Liskov substitutionprinciple states that, in a computer program, if Baris a subtype of Foo, then objects of type Foomay be replaced with objects of type Barwithout altering any of the desirable properties of that program (correctness, task performed, etc.).

Liskov 替换原则指出，在计算机程序中，如果Bar是Foo的子类型，则可以将Foo类型的对象替换为Bar类型的对象，而不会改变该程序的任何理想属性（正确性、执行的任务等）。 ）。

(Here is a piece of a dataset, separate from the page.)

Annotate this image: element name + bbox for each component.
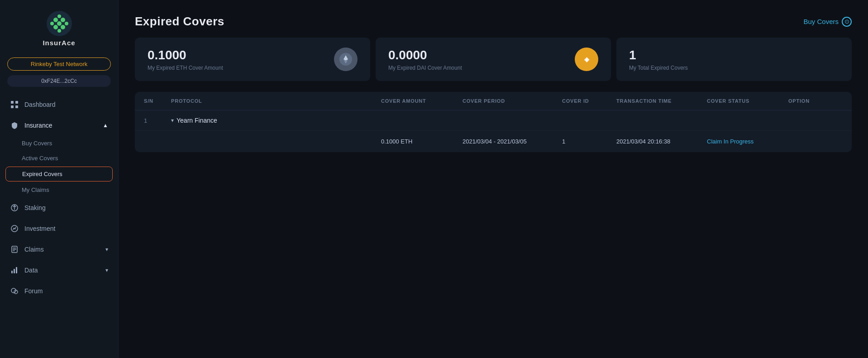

In strong-typed programming languages, when overriding a Foo method, if you change the signature in Bar, you are actually overloadingsince the original method and the new method are available with different signatures. Since PHP is weak typed, this is not possible to achieve, because the compiler can't know which of the methods you are actually calling. (hence the reason you can't have 2 methods with the same name, even if their signatures are different).

在强类型编程语言中，当覆盖 Foo 方法时，如果更改 Bar 中的签名，实际上是在重载，因为原始方法和新方法具有不同的签名。由于 PHP 是弱类型的，这是不可能实现的，因为编译器无法知道您实际调用的是哪个方法。（因此你不能有两个同名的方法，即使它们的签名不同）。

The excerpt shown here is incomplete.